Work to complete — Leave the images out and repeat the data exactly as given.

Start of Input data

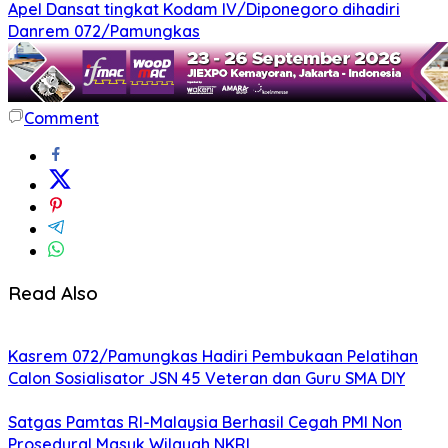
Apel Dansat tingkat Kodam lV/Diponegoro dihadiri
Danrem 072/Pamungkas
Comment
Read Also
Kasrem 072/Pamungkas Hadiri Pembukaan Pelatihan
Calon Sosialisator JSN 45 Veteran dan Guru SMA DIY
Satgas Pamtas RI-Malaysia Berhasil Cegah PMI Non
Prosedural Masuk Wilayah NKRI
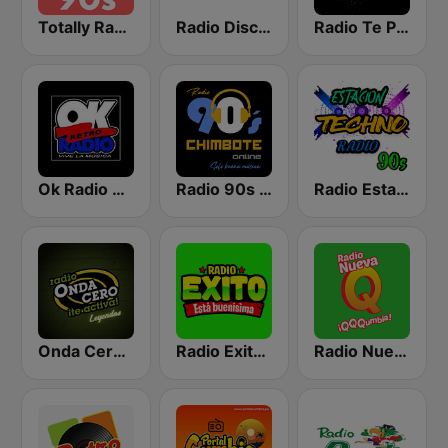
Totally Radio 90s
Radio Discoteca 90
Radio Te Pone Techno
Ok Radio Retro
Radio 90s Chimbote
Radio Estacion Techno
Onda Cero - Leyendas
Radio Exito FM
Radio Nueva Q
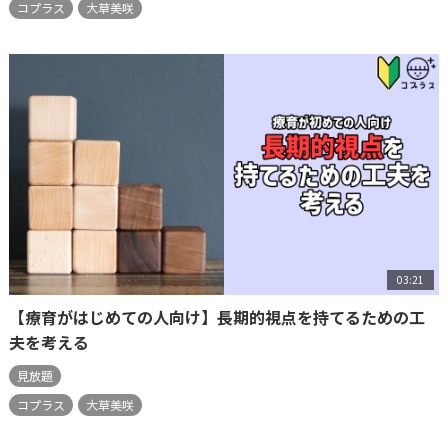
コプラス
大草美咲
03:21
【療育がはじめての人向け】長期的視点を持てるための工
夫を考える
見放題
コプラス
大草美咲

End of Input data

Result of the task —
Apel Dansat tingkat Kodam lV/Diponegoro dihadiri
Danrem 072/Pamungkas
Comment
Read Also
Kasrem 072/Pamungkas Hadiri Pembukaan Pelatihan
Calon Sosialisator JSN 45 Veteran dan Guru SMA DIY
Satgas Pamtas RI-Malaysia Berhasil Cegah PMI Non
Prosedural Masuk Wilayah NKRI
Totally Radio 90s
Radio Discoteca 90
Radio Te Pone Techno
Ok Radio Retro
Radio 90s Chimbote
Radio Estacion Techno
Onda Cero - Leyendas
Radio Exito FM
Radio Nueva Q
コプラス
大草美咲
03:21
【療育がはじめての人向け】長期的視点を持てるための工
夫を考える
見放題
コプラス
大草美咲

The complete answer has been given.